* difference between -c and -p for send-receive?
@ 2017-09-19 0:41 Dave
2017-09-19 4:40 ` Duncan
` (2 more replies)
0 siblings, 3 replies; 7+ messages in thread
From: Dave @ 2017-09-19 0:41 UTC (permalink / raw)
To: linux-btrfs
new subject for new question
On Mon, Sep 18, 2017 at 1:37 PM, Andrei Borzenkov <arvidjaar@gmail.com> wrote:
> >> What scenarios can lead to "ERROR: parent determination failed"?
> >
> > The man page for btrfs-send is reasonably clear on the requirements
> > btrfs imposes. If you want to use incremental sends (i.e. the -c or -p
> > options) then the specified snapshots must exist on both the source and
> > destination. If you don't have a suitable existing snapshot then don't
> > use -c or -p and just do a full send.
> >
>
> Well, I do not immediately see why -c must imply incremental send.

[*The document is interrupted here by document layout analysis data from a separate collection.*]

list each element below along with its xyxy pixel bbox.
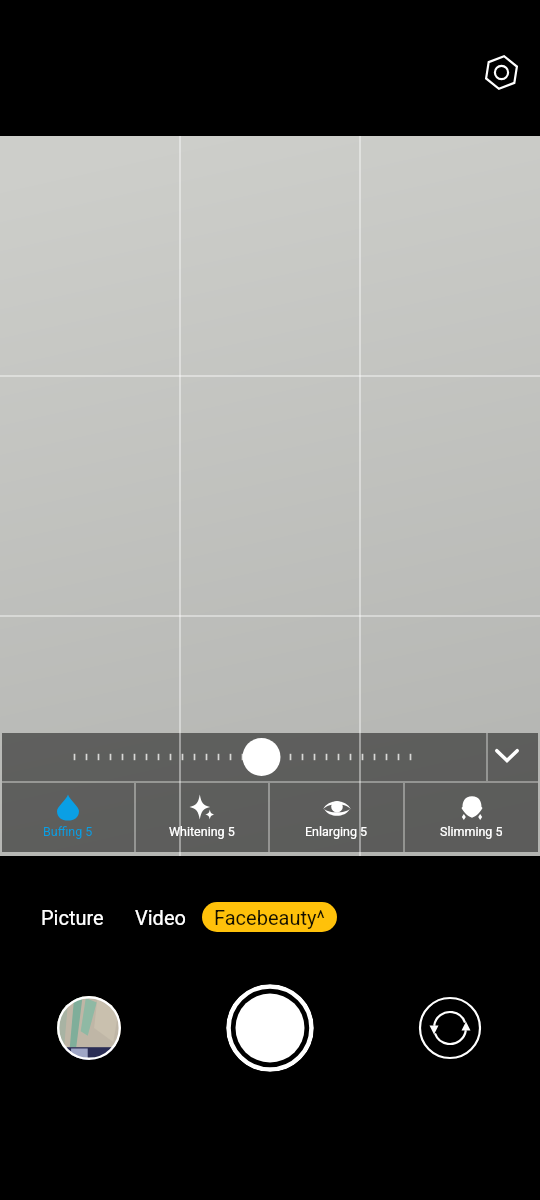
button[interactable]: Beauty level slider [2, 733, 486, 781]
staticText: Whitening 5 [169, 824, 235, 839]
button[interactable]: Video [135, 902, 186, 932]
staticText: Slimming 5 [440, 824, 503, 839]
button[interactable]: Open gallery [57, 996, 121, 1060]
staticText: Buffing 5 [43, 824, 93, 839]
staticText: Video [135, 906, 186, 929]
button[interactable]: Take photo [226, 984, 314, 1072]
button[interactable]: Picture [41, 902, 104, 932]
button[interactable]: Enlarging 5 [270, 783, 403, 852]
button[interactable]: Slimming 5 [405, 783, 538, 852]
button[interactable]: Camera settings [477, 48, 525, 96]
button[interactable]: Collapse beauty panel [488, 733, 538, 781]
button[interactable]: Whitening 5 [136, 783, 268, 852]
button[interactable]: Switch camera [418, 996, 482, 1060]
staticText: Picture [41, 906, 104, 929]
staticText: Facebeauty^ [214, 906, 325, 929]
button[interactable]: Facebeauty^ [202, 902, 337, 932]
staticText: Enlarging 5 [305, 824, 368, 839]
button[interactable]: Buffing 5 [2, 783, 134, 852]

We
> want to reduce amount of data that is transferred, so reuse data from
> existing snapshots, but it is really orthogonal to whether we send full
> subvolume or just changes since another snapshot.
>
Starting months ago when I began using btrfs serious, I have been
reading, rereading and trying to understand this:
FAQ - btrfs Wiki
https://btrfs.wiki.kernel.org/index.php/FAQ#What_is_the_difference_between_-c_and_-p_in_send.3F
The comment above suddenly gives me another clue...
However, I still don't understand terms like "clone range ioctl",
although I can guess it is something like a hard link.
Would it be correct to say the following?
1. "-c" causes (appropriate) files in the newly transferred snapshot
to be "hard linked" to existing files in another snapshot on the
destination. Doesn't "-p" do something equivalent though?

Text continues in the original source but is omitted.